** Task requirements **
With the pictures removed, set down all of the entries below exactly.

** Input records **
※
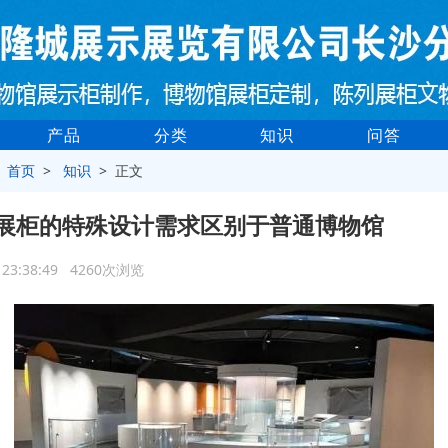
产品
分类
知识
问答
>
首页
>
知识
> 正文
展柜的特殊设计需求区别于普通博物馆
6 23:38:49 4260次浏览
※
** Finished exercise **
产品
分类
知识
问答
>
首页
>
知识
> 正文
展柜的特殊设计需求区别于普通博物馆
6 23:38:49 4260次浏览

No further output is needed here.